Lexibank 2: pre-computed features for large-scale lexical data.

Abstract:

Large-scale lexical and grammatical datasets nowadays play an important role in comparative linguistics. However, the lack of standardization remains a challenge exacerbating extension and reuse of published data. We present an updated version of Lexibank, a large-scale lexical dataset, expanding on previous efforts to standardize and unify cross-linguistic data. This new version includes over 3,100 languages and more than one-and-a-half million word forms, substantially broadening the scope and utility of the previous resource. Our dataset has been systematically curated using a dedicated computer-assisted workflow designed specifically for the lifting of published wordlist data to the standards recommended by the Cross-Linguistic Data Formats initiative. The expanded dataset features standardized references to language varieties, standardized semantic glosses that reference the concepts expressed by individual word forms, and standardized phonetic transcriptions for all word forms that our repository contains. Based on those standardizations we pre-compute semantic and phonological features, which can be used to carry out extensive automated analyses.

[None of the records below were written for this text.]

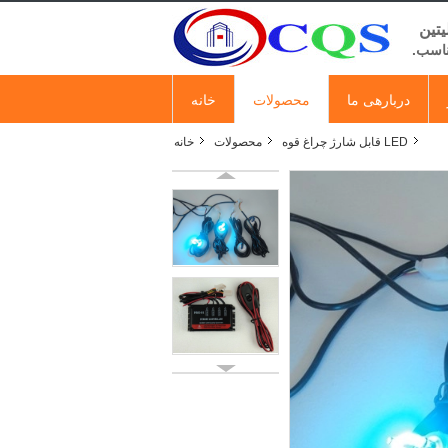
یتین
ناسب.
دربارهی ما
محصولات
خانه
LED قابل شارژ چراغ قوه
محصولات
خانه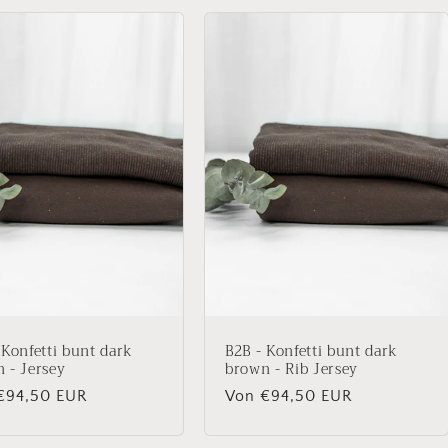
 Konfetti bunt dark
B2B - Konfetti bunt dark
 - Jersey
brown - Rib Jersey
aler
€94,50 EUR
Normaler
Von €94,50 EUR
Preis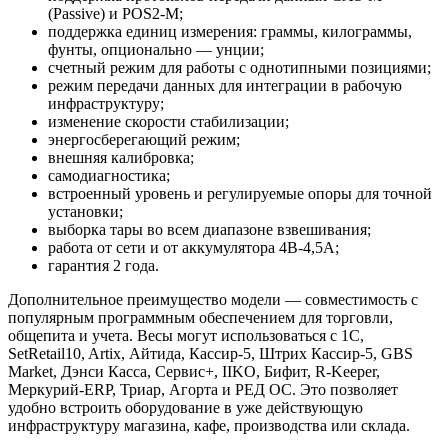
(Passive) и POS2-M;
поддержка единиц измерения: граммы, килограммы,
фунты, опционально — унции;
счетный режим для работы с однотипными позициями;
режим передачи данных для интеграции в рабочую
инфраструктуру;
изменение скорости стабилизации;
энергосберегающий режим;
внешняя калибровка;
самодиагностика;
встроенный уровень и регулируемые опоры для точной
установки;
выборка тары во всем диапазоне взвешивания;
работа от сети и от аккумулятора 4В-4,5А;
гарантия 2 года.
Дополнительное преимущество модели — совместимость с
популярным программным обеспечением для торговли,
общепита и учета. Весы могут использоваться с 1С,
SetRetail10, Artix, Айтида, Кассир-5, Штрих Кассир-5, GBS
Market, Дэнси Касса, Сервис+, IIKO, Бифит, R-Keeper,
Меркурий-ERP, Триар, Агорта и РЕД ОС. Это позволяет
удобно встроить оборудование в уже действующую
инфраструктуру магазина, кафе, производства или склада.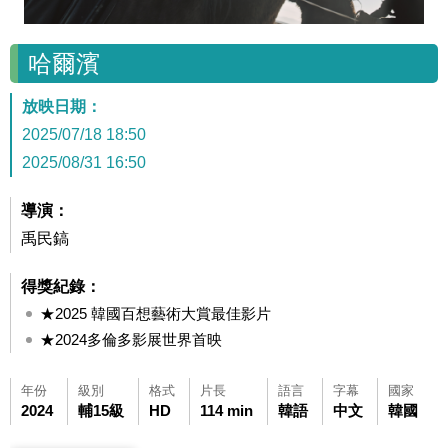
哈爾濱
放映日期：
2025/07/18 18:50
2025/08/31 16:50
導演：
禹民鎬
得獎紀錄：
★2025 韓國百想藝術大賞最佳影片
★2024多倫多影展世界首映
年份
級別
格式
片長
語言
字幕
國家
2024
輔15級
HD
114 min
韓語
中文
韓國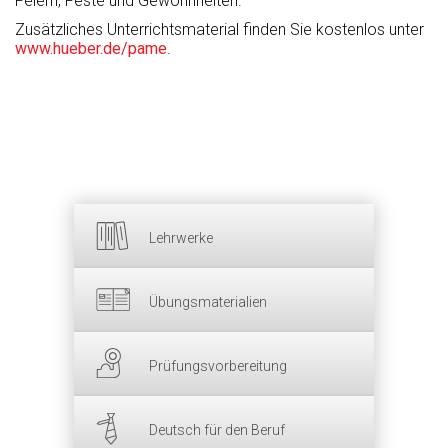
Feiern, Feste und Gewohnheiten.
Zusätzliches Unterrichtsmaterial finden Sie kostenlos unter
www.hueber.de/pame
.
Lehrwerke
Übungsmaterialien
Prüfungsvorbereitung
Deutsch für den Beruf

We illustrate this potential by providing dedicated database queries to (1) infer words that are similar in pronunciation and meaning, (2) identify concepts that are colexified across languages in our sample, and (3) assess the semantic diversity of etymologically related words. These queries are not only fast to execute but also global in their scope, due to the largescale coverage provided by Lexibank 2. The queries are also easy to extend, thus having the potential to contribute to various studies in historical linguistics, linguistic typology, and related disciplines. The updated dataset is a substantial step forward in the effort to create comprehensive, standardized, and accessible linguistic resources.